Organic Gardening: The Problem of Contaminated Manure



by Catherine Haug, April 23, 2014 (Image, right, used with permission from the Organic Consumers Association)

We all want to eat plant food that is healthful, not only for us but also for the soil in which it is grown, for the water that quenches its thirst, and for the air which provides the carbon dioxide for photosynthesis.Yet most of the food in grocery stores and supermarkets does not meet that criteria. Instead, it contains GMO ingredients and as a consequence is contaminated with plant-killing chemicals like glyphosate (Roundup) and animal-killing chemical pesticides.

So we turn to foods that are raised organically – both plant and animal foods. Some of us raise our own. However, in our quest for organic, healthful food, we may be shooting ourselves in the foot. For example:

Contaminated Manure

We fertilize our soils and compost with manure. This is great if you know what the contributing livestock ate.

  • Chicken manure is held as a high standard for organic gardens, but much of the commercial chicken manure comes from CAFOs where the chickens are fed GMO seeds (corn, soy and the like). These seeds came from GMO plants that were heavily sprayed with chemicals like Roundup, so that even the seeds are contaminated with the chemicals, and the chickens pass that out in their manure. is this what you want in your soil? According to Dr. Arden Andersen, much of the chicken manure used today has been tested and found to be contaminated with glyphosate and genetically engineered proteins. (1)
  • Steer manure is similarly contaminated if the animals were raised in CAFOs and/or fed GMO feed. This is especially problematic now that alfalfa is GMO. (1)

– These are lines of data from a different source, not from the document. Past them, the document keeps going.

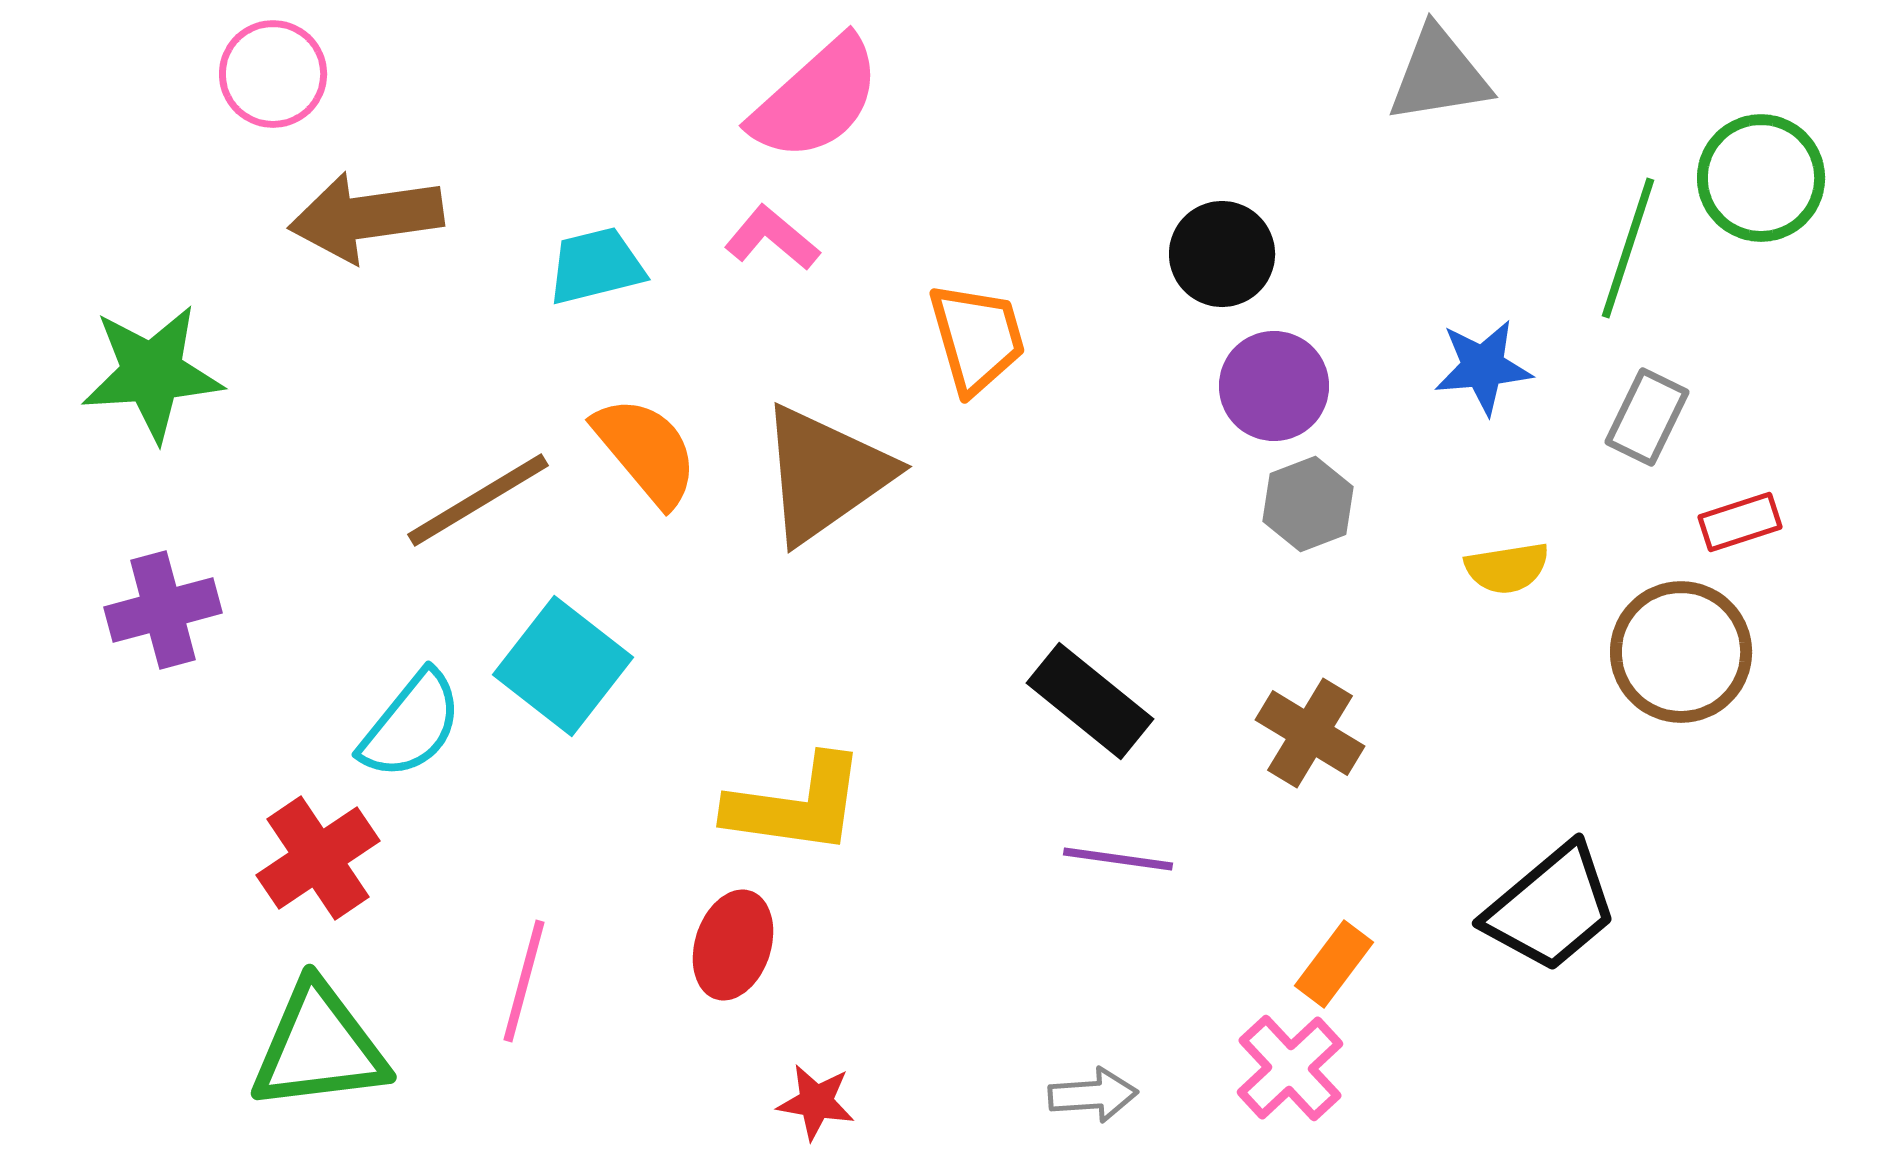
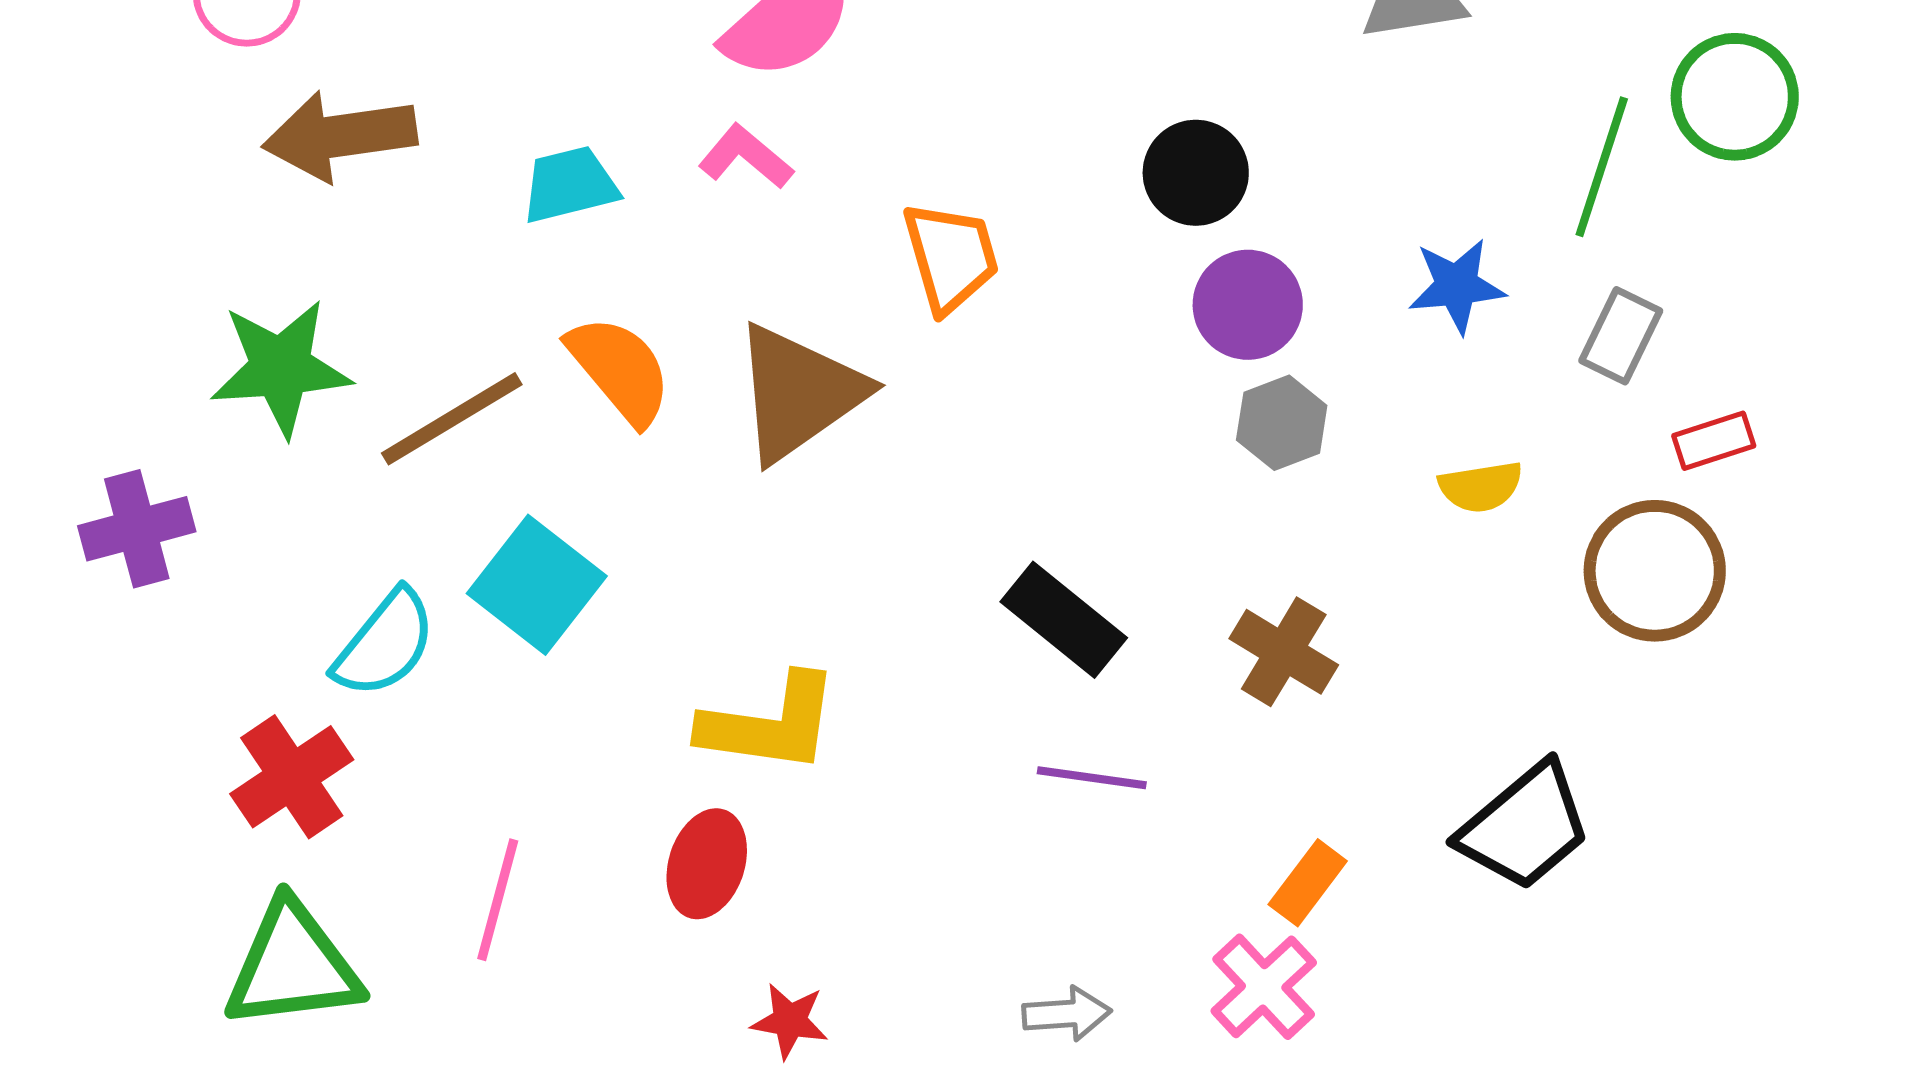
green star: (152, 373) -> (281, 368), moved

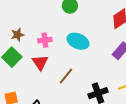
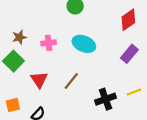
red triangle: (40, 62) -> (39, 80), moved

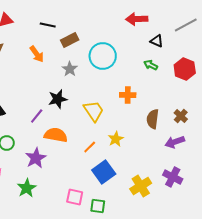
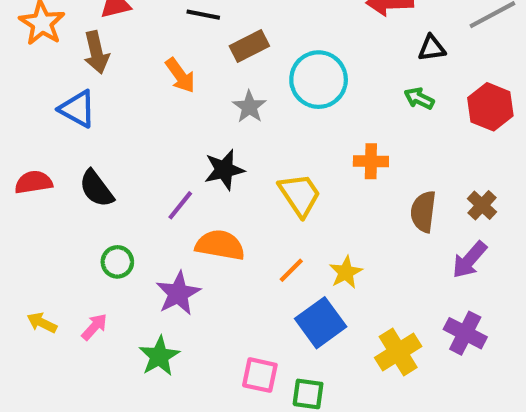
black triangle: (157, 41) -> (432, 48), turned -32
yellow star: (116, 139) -> (346, 272), moved
purple arrow: (175, 142) -> (469, 260), turned -30

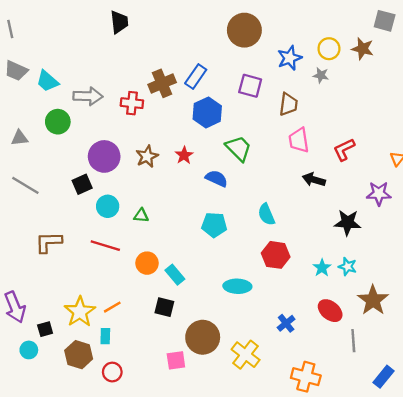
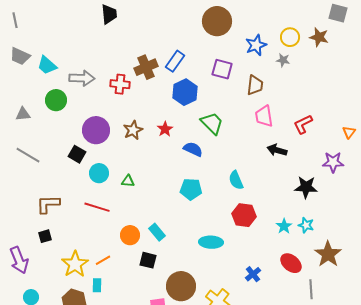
black square: (82, 184) -> (77, 154), turned -36
orange circle: (147, 263) -> (130, 235), moved
black square: (45, 329) -> (45, 236), moved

If you raise your own chickens or other livestock, and use their manure in your gardens, be sure you don’t feed your animals any feed that has been sprayed with Roundup or other chemicals.  If you need to get your manure from others, seek out  local farmers and ranchers whom you know and trust, who feed their livestock in pasture and avoid GMO feed.

Some of the harm of Glyphosate (Roundup)

Despite claims to the contrary, glyphosate is highly toxic to the soil, as well as to the plants on which it is sprayed. It is taken up by the plants’ flowers and leaves, then carried to the roots where microbes that exist in a symbiotic relationship with the plants, pick up the chemical.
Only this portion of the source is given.